PROBLEM STATEMENT:
Check every line of the following material for the word "extérieur", then say how many have it, with no other words.

STUDY MATERIAL:
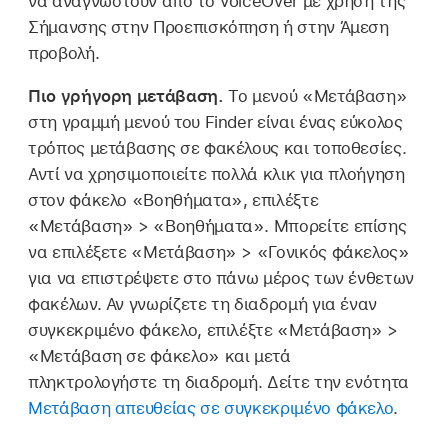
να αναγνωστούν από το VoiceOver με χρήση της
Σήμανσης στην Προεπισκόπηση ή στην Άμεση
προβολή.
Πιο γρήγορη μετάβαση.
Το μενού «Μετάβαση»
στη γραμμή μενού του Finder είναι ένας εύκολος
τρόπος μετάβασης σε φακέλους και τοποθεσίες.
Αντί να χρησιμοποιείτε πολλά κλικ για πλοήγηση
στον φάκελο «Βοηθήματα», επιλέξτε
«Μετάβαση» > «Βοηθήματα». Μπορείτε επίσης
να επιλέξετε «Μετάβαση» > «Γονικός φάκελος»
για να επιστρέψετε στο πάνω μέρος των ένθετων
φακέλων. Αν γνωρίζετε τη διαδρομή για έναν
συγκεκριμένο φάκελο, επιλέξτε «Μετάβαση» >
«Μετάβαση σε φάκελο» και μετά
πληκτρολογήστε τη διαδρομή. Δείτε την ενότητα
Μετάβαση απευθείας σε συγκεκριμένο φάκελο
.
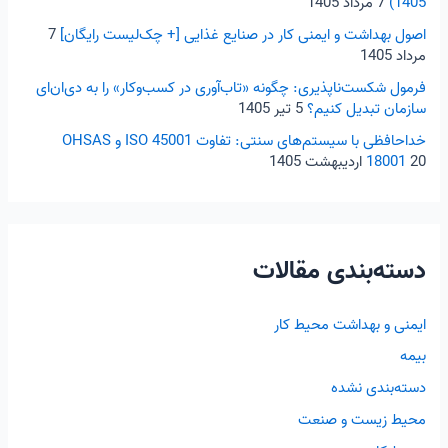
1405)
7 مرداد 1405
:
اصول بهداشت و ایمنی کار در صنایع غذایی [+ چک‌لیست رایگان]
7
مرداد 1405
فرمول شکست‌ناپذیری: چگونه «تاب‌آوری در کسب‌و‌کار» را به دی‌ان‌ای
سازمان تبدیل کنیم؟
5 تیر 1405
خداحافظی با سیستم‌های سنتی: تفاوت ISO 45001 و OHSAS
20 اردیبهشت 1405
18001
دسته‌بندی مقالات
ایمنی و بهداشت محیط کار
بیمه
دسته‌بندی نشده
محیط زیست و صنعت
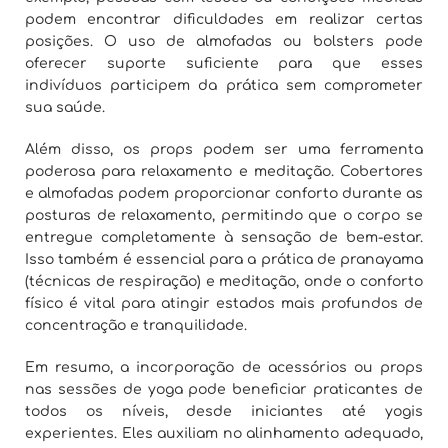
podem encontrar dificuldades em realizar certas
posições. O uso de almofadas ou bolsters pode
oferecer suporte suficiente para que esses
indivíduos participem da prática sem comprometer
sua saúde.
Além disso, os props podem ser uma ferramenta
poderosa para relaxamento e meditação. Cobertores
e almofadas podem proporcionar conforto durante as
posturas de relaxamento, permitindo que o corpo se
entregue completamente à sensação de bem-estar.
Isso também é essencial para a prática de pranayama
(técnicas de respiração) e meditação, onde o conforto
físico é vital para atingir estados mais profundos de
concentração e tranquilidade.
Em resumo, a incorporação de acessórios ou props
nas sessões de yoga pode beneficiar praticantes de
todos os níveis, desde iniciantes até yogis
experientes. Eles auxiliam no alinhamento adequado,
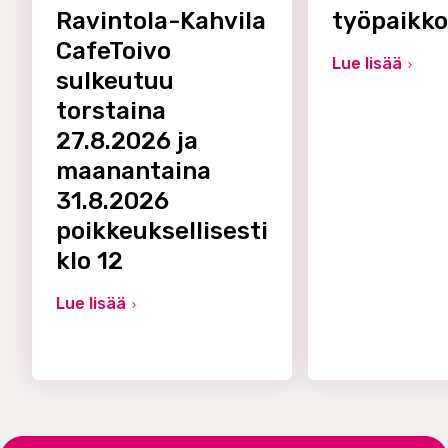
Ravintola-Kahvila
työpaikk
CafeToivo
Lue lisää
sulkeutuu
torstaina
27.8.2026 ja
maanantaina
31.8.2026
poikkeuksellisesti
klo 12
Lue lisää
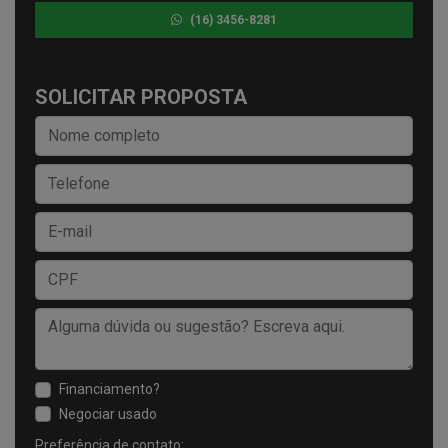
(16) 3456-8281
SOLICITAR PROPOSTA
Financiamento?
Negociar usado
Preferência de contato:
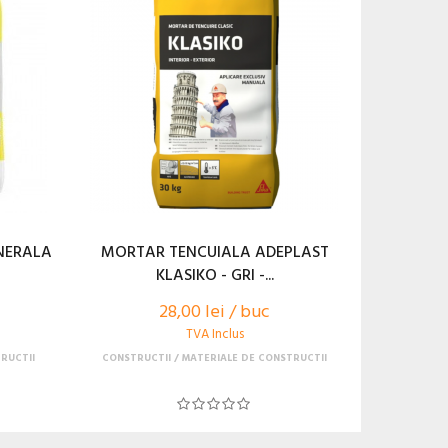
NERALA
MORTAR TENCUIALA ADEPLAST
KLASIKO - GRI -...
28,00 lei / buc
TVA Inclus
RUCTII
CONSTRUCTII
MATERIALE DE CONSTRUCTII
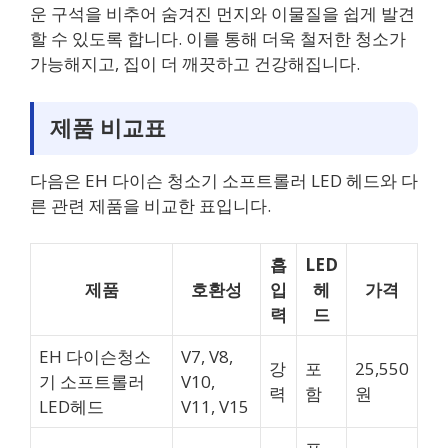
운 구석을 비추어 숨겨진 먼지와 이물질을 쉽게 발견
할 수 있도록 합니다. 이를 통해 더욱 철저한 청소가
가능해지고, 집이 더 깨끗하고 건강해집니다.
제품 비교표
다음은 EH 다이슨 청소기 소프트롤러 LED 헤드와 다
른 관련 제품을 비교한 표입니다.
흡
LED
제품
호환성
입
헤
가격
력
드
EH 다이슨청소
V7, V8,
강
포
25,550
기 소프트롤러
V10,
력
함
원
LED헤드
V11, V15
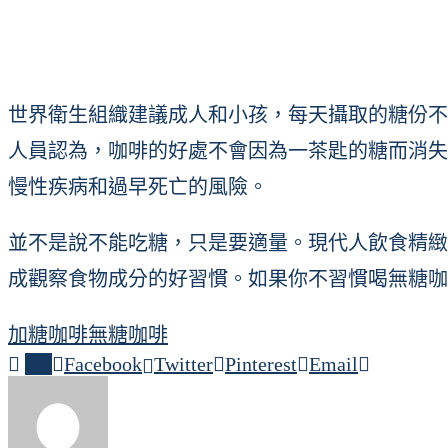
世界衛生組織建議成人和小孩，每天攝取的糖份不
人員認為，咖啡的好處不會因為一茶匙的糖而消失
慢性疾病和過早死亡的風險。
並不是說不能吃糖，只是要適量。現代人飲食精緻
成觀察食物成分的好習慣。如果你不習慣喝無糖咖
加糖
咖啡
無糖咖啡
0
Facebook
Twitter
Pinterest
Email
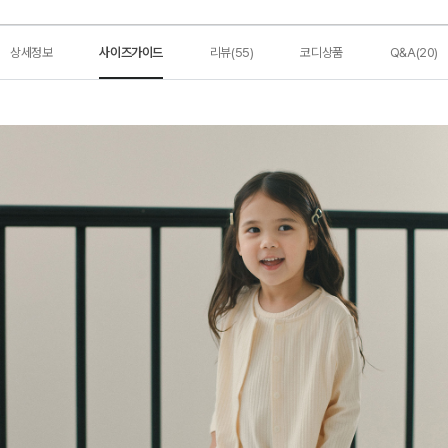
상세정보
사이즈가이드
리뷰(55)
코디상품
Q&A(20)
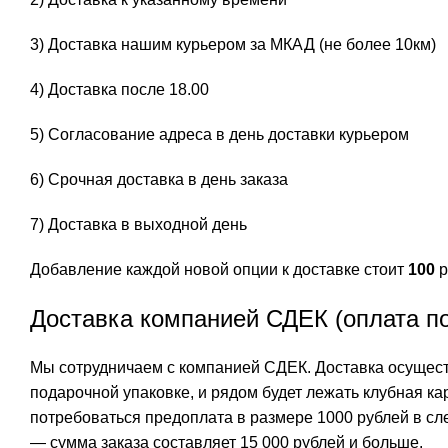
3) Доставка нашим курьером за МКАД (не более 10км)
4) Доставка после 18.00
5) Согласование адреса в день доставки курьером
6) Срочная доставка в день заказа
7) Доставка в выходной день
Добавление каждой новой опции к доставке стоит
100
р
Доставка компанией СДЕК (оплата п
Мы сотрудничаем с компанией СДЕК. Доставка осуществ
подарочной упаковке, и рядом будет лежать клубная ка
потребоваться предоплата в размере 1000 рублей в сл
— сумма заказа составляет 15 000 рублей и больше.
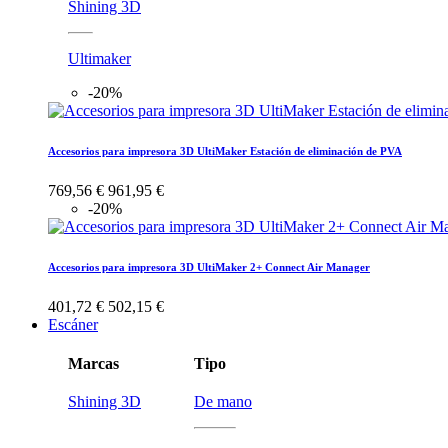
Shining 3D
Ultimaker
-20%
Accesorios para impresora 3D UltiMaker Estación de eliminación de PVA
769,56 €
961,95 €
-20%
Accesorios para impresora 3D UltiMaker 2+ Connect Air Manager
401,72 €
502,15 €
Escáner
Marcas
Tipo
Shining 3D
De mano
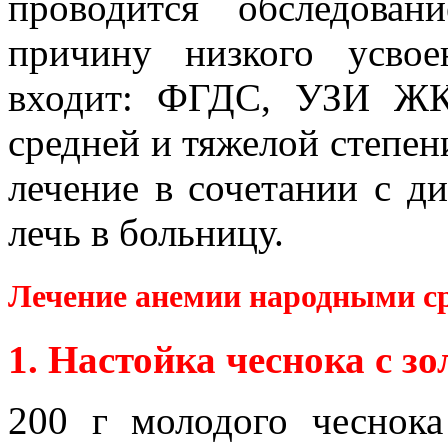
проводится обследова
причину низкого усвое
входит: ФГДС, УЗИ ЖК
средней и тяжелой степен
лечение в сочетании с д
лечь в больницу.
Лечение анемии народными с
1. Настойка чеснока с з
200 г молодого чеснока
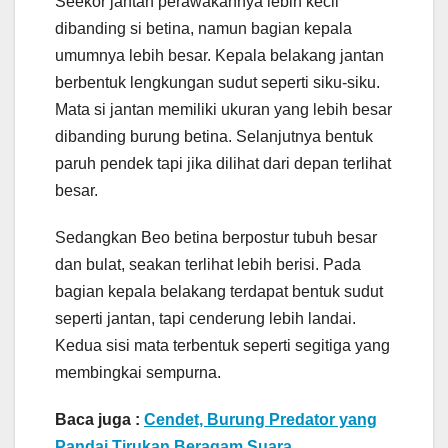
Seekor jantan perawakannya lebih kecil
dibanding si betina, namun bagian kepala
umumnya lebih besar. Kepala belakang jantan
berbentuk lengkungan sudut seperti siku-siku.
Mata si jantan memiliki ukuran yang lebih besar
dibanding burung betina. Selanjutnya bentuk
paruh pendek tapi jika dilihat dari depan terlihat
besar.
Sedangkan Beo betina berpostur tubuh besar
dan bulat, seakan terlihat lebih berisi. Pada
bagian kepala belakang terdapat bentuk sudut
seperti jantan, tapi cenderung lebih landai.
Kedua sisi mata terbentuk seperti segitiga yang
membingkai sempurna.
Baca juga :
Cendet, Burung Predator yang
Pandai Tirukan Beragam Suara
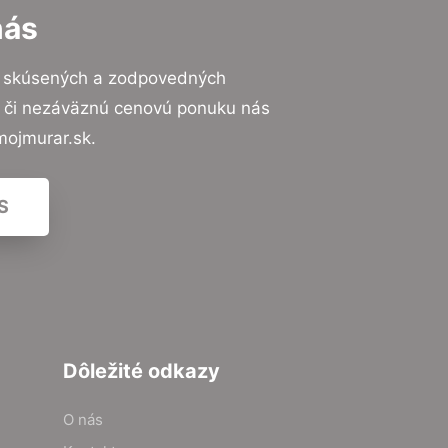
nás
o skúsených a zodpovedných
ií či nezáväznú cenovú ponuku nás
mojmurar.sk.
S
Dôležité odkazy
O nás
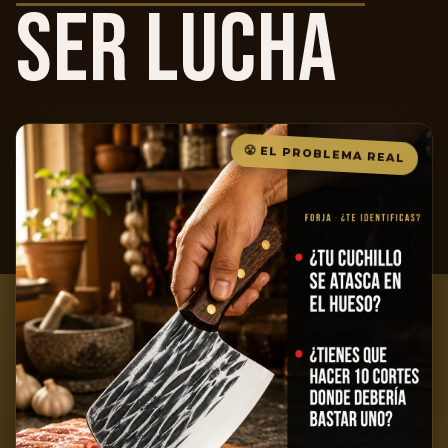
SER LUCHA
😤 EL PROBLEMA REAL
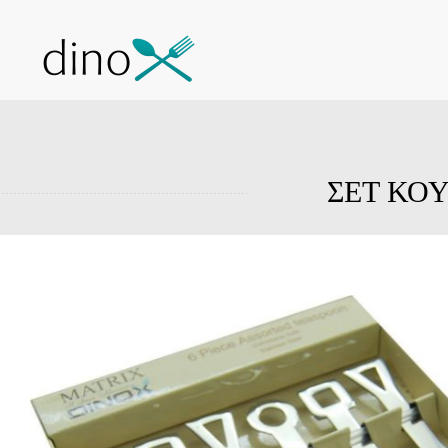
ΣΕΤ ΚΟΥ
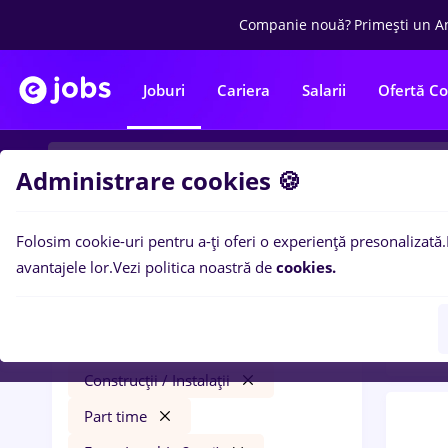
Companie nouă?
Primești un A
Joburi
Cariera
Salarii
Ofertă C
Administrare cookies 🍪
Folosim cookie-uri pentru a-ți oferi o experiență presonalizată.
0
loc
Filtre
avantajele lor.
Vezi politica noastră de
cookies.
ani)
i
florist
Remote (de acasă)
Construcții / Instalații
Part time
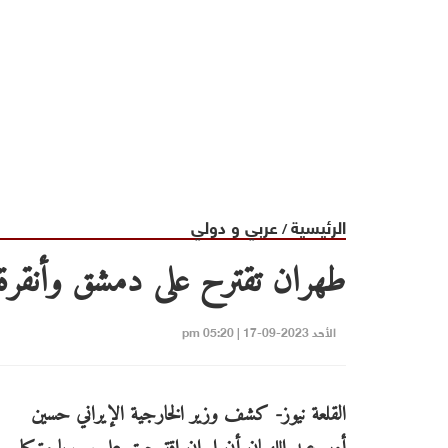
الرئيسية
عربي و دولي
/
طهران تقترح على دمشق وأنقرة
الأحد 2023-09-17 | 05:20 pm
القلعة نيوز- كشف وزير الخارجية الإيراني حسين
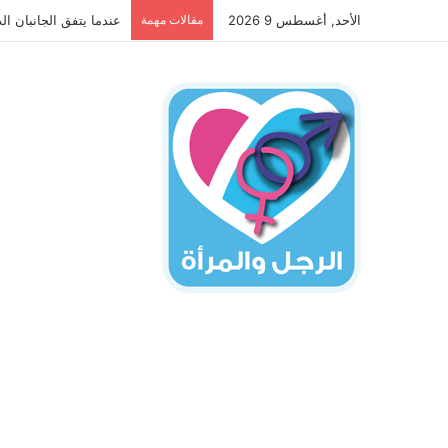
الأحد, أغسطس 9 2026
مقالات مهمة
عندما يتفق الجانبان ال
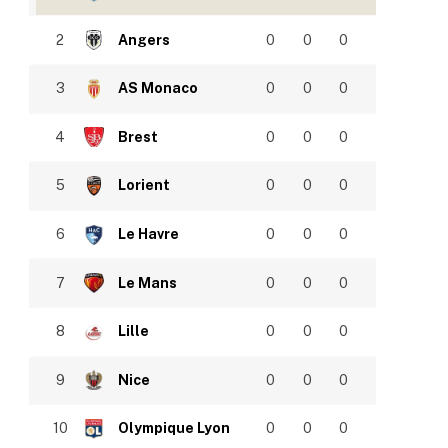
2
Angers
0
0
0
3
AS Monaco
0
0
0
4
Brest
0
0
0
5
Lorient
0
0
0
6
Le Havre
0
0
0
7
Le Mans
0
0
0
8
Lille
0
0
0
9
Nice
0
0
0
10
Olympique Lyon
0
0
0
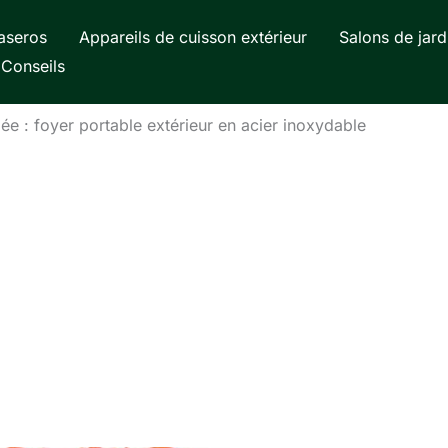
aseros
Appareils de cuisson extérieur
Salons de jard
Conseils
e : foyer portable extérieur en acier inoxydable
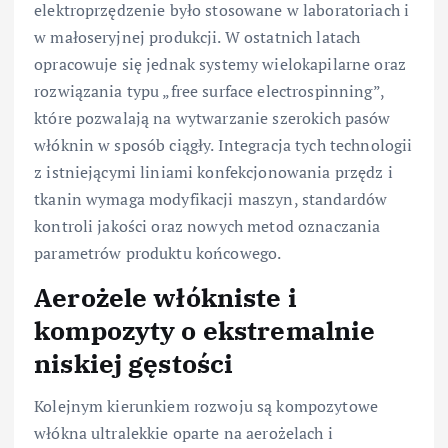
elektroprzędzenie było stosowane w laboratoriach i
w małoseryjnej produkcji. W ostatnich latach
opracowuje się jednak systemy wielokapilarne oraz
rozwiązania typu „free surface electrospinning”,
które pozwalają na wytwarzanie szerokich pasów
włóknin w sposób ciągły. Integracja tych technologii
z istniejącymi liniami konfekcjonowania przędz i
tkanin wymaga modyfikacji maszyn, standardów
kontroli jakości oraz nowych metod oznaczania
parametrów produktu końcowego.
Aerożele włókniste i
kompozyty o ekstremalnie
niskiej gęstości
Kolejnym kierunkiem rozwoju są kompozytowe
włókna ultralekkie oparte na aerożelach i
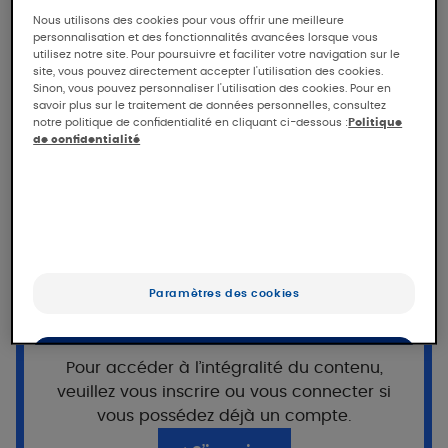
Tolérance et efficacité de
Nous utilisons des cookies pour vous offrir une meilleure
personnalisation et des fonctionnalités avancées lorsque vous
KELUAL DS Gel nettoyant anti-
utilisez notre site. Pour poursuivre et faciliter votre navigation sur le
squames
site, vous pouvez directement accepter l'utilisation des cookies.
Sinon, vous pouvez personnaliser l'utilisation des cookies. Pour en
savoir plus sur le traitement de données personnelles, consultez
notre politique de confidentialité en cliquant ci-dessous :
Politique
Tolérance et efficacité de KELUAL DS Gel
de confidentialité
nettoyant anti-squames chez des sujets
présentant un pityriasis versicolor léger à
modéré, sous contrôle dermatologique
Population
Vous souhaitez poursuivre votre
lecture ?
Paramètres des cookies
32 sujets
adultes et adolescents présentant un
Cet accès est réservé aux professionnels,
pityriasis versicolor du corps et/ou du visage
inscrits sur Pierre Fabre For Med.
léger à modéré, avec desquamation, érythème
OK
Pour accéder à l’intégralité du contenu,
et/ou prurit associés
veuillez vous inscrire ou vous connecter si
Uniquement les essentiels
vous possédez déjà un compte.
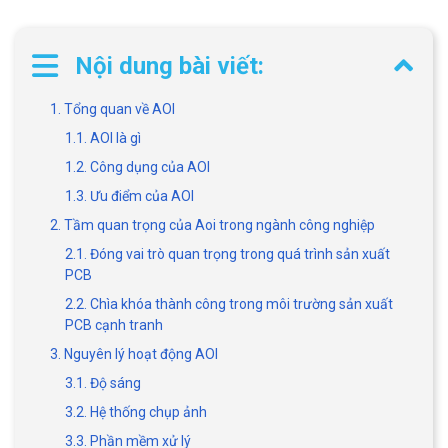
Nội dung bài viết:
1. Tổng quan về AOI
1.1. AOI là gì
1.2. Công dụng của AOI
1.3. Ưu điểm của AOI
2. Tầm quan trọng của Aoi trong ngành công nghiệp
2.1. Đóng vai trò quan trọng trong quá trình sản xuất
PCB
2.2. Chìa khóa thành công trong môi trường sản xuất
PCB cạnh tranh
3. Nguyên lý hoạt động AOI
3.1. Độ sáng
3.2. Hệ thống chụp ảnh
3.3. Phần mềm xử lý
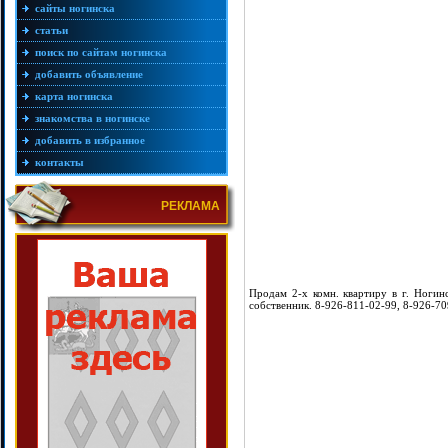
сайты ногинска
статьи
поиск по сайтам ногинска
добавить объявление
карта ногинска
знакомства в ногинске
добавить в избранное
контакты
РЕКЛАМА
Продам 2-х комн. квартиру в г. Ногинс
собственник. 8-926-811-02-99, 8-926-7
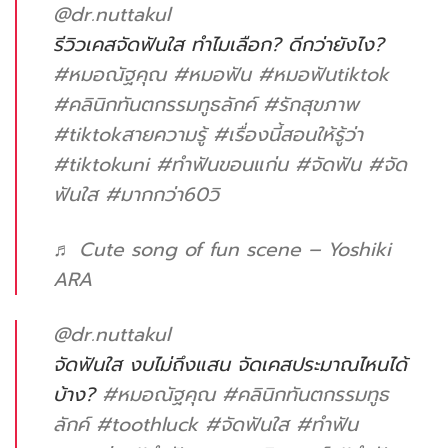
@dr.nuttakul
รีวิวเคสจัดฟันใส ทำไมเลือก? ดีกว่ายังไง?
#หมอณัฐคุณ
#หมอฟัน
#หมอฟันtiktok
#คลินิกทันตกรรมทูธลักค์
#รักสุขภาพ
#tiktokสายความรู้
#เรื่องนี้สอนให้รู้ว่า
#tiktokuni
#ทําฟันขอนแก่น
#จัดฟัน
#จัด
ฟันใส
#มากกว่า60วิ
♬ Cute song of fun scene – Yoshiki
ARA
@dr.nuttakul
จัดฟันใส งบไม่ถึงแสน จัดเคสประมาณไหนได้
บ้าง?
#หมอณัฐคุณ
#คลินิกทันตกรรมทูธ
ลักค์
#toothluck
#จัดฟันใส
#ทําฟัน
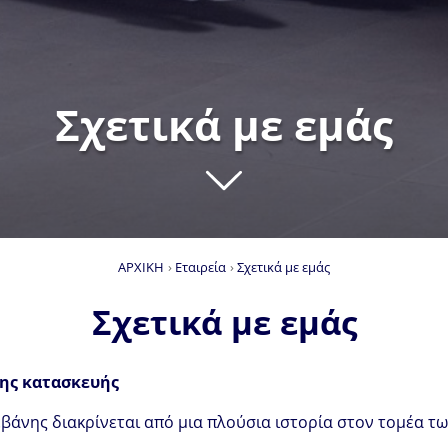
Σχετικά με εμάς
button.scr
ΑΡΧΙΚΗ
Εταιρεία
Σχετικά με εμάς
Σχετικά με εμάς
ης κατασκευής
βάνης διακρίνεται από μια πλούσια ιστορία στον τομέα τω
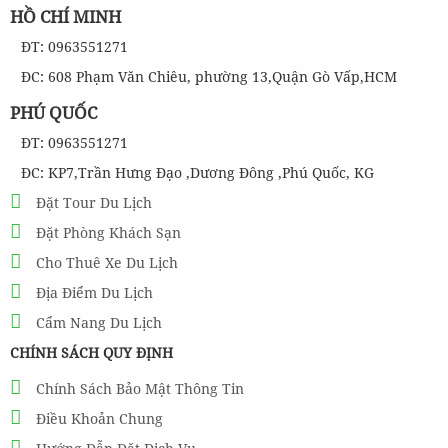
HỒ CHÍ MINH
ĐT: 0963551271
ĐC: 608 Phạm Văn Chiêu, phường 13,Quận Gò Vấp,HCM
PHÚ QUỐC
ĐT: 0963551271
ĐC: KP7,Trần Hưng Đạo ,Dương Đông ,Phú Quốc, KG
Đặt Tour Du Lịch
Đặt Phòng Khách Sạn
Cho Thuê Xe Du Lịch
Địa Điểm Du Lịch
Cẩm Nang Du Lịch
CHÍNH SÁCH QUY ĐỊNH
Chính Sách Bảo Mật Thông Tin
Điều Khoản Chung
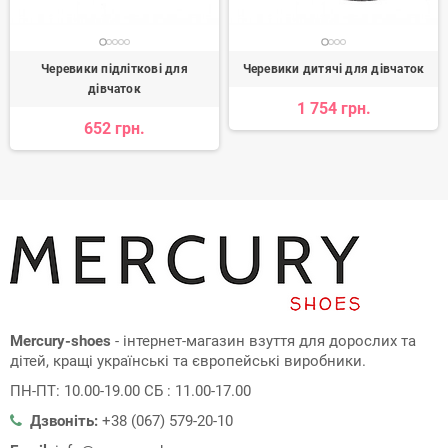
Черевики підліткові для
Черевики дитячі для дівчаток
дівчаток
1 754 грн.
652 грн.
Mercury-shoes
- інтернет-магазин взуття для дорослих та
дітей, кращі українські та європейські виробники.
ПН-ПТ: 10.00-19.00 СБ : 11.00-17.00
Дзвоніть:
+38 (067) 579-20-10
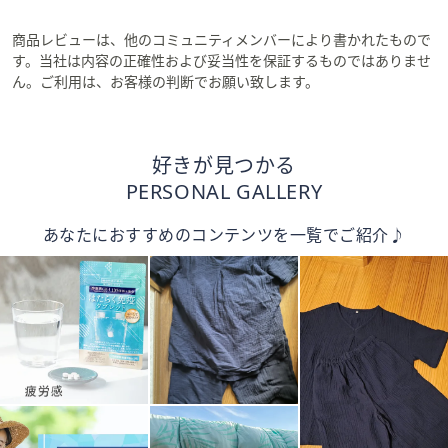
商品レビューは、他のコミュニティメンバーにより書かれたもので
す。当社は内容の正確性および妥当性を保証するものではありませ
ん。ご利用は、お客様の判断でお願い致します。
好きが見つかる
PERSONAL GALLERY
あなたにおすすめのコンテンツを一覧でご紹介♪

ANSWER TO THIS PROBLEM:
2